The opening credits of this new Halloween movie are deliberately designed to call back to the 1978 movie, complete with the same font and a jack-o-lantern on the left side of the screen. Only this time the jack-o-lantern starts off squashed and obliterated, and slowly reinflates during the course of the opening credits. I like to imagine that this is some sort of reference to the franchise being somehow reinvigorated by this new entry after previous entries (*cough*Halloween: Resurrection*cough) reduced it to little more than squashed... squash. It's far from the only callback to previous films in the series though - even Silver Shamrock gets a blink-and-you'll-miss-it cameo while the children of Haddonfield are out trick-or-treating. The movie still makes it clear, though, that the only canon it's following is the events of the first film, so no Strode family revelations, no Mark of Thorn, and no druids. We're back to Michael Myers just being a pure psychopath, killing pretty much for the sake of killing, with no explanation as to what drives him whatsoever.
And boy, does Michael kill a lot of people in this film! No-one is safe either, as Michael goes just about anyone who crosses his path or looks at him funny, be they man, woman or child. The deaths are a lot more varied than the traditional kitchen knife stabbing he's become almost synonymous with after all this time, as he uses his bare hands, a hammer he randomly picks up and even his feet during the course of the film.

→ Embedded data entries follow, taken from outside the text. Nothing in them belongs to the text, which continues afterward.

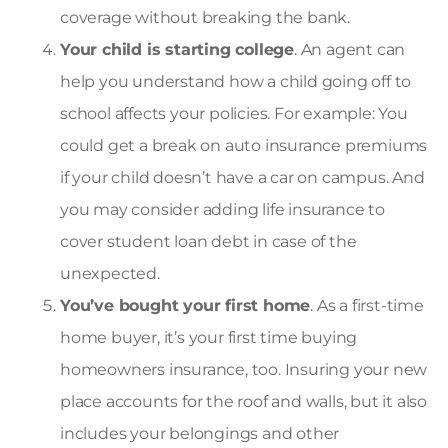
coverage without breaking the bank.
Your child is starting college
. An agent can
help you understand how a child going off to
school affects your policies. For example: You
could get a break on auto insurance premiums
if your child doesn’t have a car on campus. And
you may consider adding
life insurance to
cover student loan debt
in case of the
unexpected.
You’ve bought your first home
. As a first-time
home buyer, it’s your first time buying
homeowners insurance
, too. Insuring your new
place accounts for the roof and walls, but it also
includes your belongings and other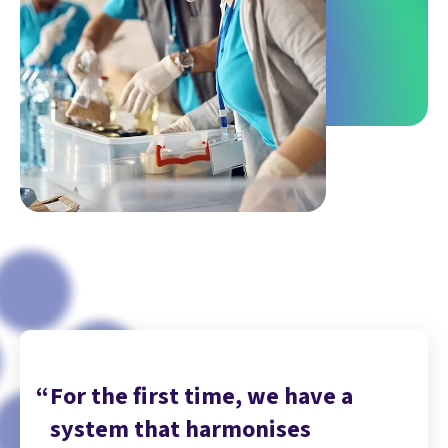
For the first time, we have a
system that harmonises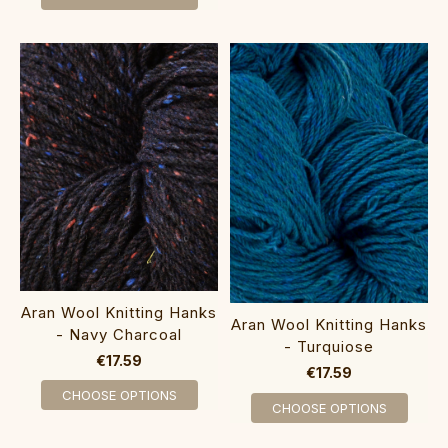
Aran Wool Knitting Hanks
Aran Wool Knitting Hanks
- Navy Charcoal
- Turquiose
€17.59
€17.59
CHOOSE OPTIONS
CHOOSE OPTIONS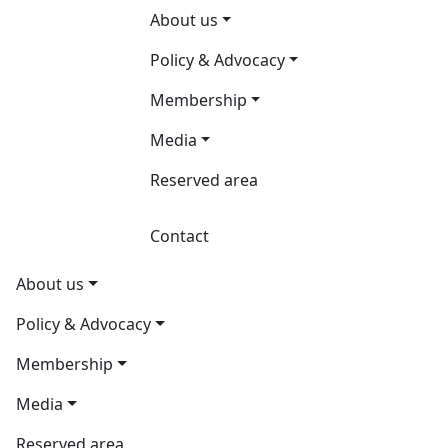
About us
Policy & Advocacy
Membership
Media
Reserved area
Contact
About us
Policy & Advocacy
Membership
Media
Reserved area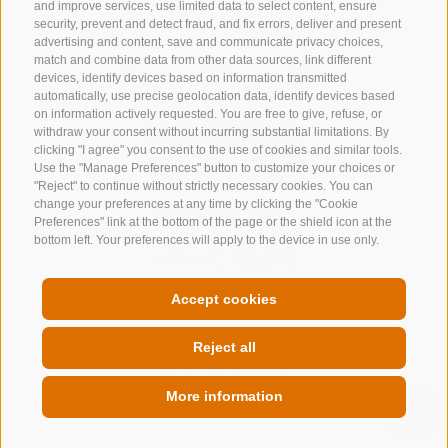
and improve services, use limited data to select content, ensure
security, prevent and detect fraud, and fix errors, deliver and present
advertising and content, save and communicate privacy choices,
match and combine data from other data sources, link different
devices, identify devices based on information transmitted
automatically, use precise geolocation data, identify devices based
on information actively requested. You are free to give, refuse, or
withdraw your consent without incurring substantial limitations. By
clicking "I agree" you consent to the use of cookies and similar tools.
Use the "Manage Preferences" button to customize your choices or
"Reject" to continue without strictly necessary cookies. You can
change your preferences at any time by clicking the "Cookie
CONTACT US
Preferences" link at the bottom of the page or the shield icon at the
bottom left. Your preferences will apply to the device in use only.
+39 0472 632 372
info@gossensass.org
Accept cookies
Reject all
NEWSLETTER
More information
Stay tuned
QUICKLINK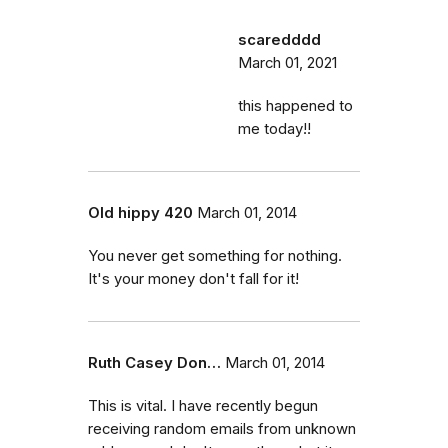
scaredddd
March 01, 2021
this happened to
me today!!
Old hippy 420
March 01, 2014
You never get something for nothing.
It's your money don't fall for it!
Ruth Casey Don…
March 01, 2014
This is vital. I have recently begun
receiving random emails from unknown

Clearly, he's been spending his time thinking about what he'll do during those 40 years at Smith's Grove - which must also have a first-class exercise facility when you consider that Michael is now around 61 and still keeping up with his victims, getting up from being shot and even at one point being run down by a car. Some things, at least, never change.
The evolution of Laurie Strode as a character is also an interesting thing. She's gone from being almost the archetypal Final Girl in the 1978 Halloween to taking on the role of the Woodsman, of Dr Loomis (side note: I'm not sure I liked the voice of the person they brought in to "voice" Loomis since Donald Pleasance is sadly long-departed), who is there to warn everyone of the threat and come in to save the day at the end, and it's good that there was no question of her filling that role. Laurie could easily join a support group for survivors of nightmareish stalkers out to kill you and everyone you love (founding members: Sarah Connor and Nancy Thompson). She's there to shoot Michael first and repair her relationship with her daughter later, and that's all there is to it.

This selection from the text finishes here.